Duan Lijuan, Zhang Zichen, Liu Zhaoying, Xiao Fengjin
College of Computer Science, Beijing University of Technology, Beijing, 100124, China; Chongqing Research Institute, Beijing University of Technology, Beijing, 100124, China; Beijing Key Laboratory of Trusted Computing, Beijing University of Technology, Beijing, 100124, China.
College of Computer Science, Beijing University of Technology, Beijing, 100124, China; Beijing Key Laboratory of Trusted Computing, Beijing University of Technology, Beijing, 100124, China; National Engineering Laboratory for Critical Technologies of Information Security Classified Protection, Beijing University of Technology, Beijing, 100124, China.
Neural Netw. 2025 Nov;191:107830. doi: 10.1016/j.neunet.2025.107830. Epub 2025 Jul 6.
Object detection in remote sensing images (RSIs) is facilitated by oriented bounding boxes, yet rotated boxes (RBoxes) are typically more labor-intensive than horizontal boxes (HBoxes). Consequently, there is a tendency in most research to explore HBox-based weakly-supervised detectors with self-supervised constraints on spatial transformations. However, such weakly-supervised networks for HBoxes tend to focus on the most discriminative parts of objects, which can adversely affect the network's location accuracy. Moreover, spatial transformations introduce an ambiguity between RBoxes and HBoxes in the regression loss, detrimentally affecting the network's ability to accurately distinguish closely situated objects at the same angle. To overcome these challenges, we propose a weakly-supervised detector named knowledge-based dropblock and unified regression network (KDUNet). This network aims to learn high-quality feature information and compensate for the disparity between HBoxes and RBoxes. Initially, we use long-distance background information with diverse channel input to intentionally conceal the most distinguishable parts, thus emphasizing the entire object. Furthermore, we have developed a clear bounding box distance measure that unifies RBoxes and HBoxes through a circumscribed rectangle with a transformation angle to assess their Gaussian distance. Extensive experiments demonstrate that KDUNet is capable of learning high-quality feature information and reducing the impact of ambiguity. Experimental results on the DIOR and HRSC datasets confirm that our network surpasses six fully-supervised networks, achieving 57.8 % and 90.1 % mean Average Precision (mAP) respectively.

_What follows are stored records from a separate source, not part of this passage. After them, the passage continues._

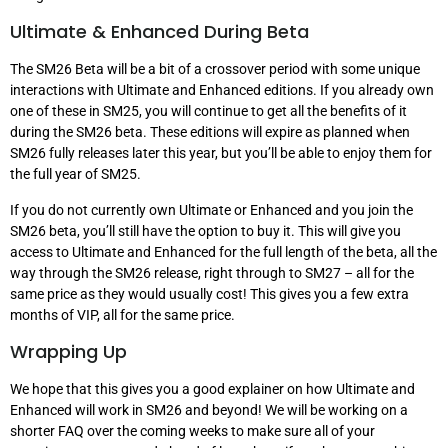
Ultimate & Enhanced During Beta
The SM26 Beta will be a bit of a crossover period with some unique
interactions with Ultimate and Enhanced editions. If you already own
one of these in SM25, you will continue to get all the benefits of it
during the SM26 beta. These editions will expire as planned when
SM26 fully releases later this year, but you’ll be able to enjoy them for
the full year of SM25.
If you do not currently own Ultimate or Enhanced and you join the
SM26 beta, you’ll still have the option to buy it. This will give you
access to Ultimate and Enhanced for the full length of the beta, all the
way through the SM26 release, right through to SM27 – all for the
same price as they would usually cost! This gives you a few extra
months of VIP, all for the same price.
Wrapping Up
We hope that this gives you a good explainer on how Ultimate and
Enhanced will work in SM26 and beyond! We will be working on a
shorter FAQ over the coming weeks to make sure all of your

遥感图像(RSIs)中的目标检测可通过定向边界框来实现,然而旋转框(RBoxes)通常比水平框(HBoxes)更耗费人力。因此,在大多数研究中,倾向于探索基于HBox的弱监督检测器,并对空间变换施加自监督约束。然而,这种针对HBox的弱监督网络往往聚焦于目标中最具判别力的部分,这可能会对网络的定位精度产生不利影响。此外,空间变换在回归损失中引入了RBoxes和HBoxes之间的模糊性,对网络准确区分处于相同角度的近距离目标的能力产生不利影响。为了克服这些挑战,我们提出了一种名为基于知识的丢弃块和统一回归网络(KDUNet)的弱监督检测器。该网络旨在学习高质量的特征信息,并弥补HBoxes和RBoxes之间的差异。首先,我们使用具有多样通道输入的远距离背景信息来有意隐藏最具辨识度的部分,从而强调整个目标。此外,我们开发了一种清晰的边界框距离度量方法,通过一个具有变换角度的外接矩形将RBoxes和HBoxes统一起来,以评估它们的高斯距离。大量实验表明,KDUNet能够学习高质量的特征信息并减少模糊性的影响。在DIOR和HRSC数据集上的实验结果证实,我们的网络超过了六个全监督网络,分别实现了57.8%和90.1%的平均精度均值(mAP)。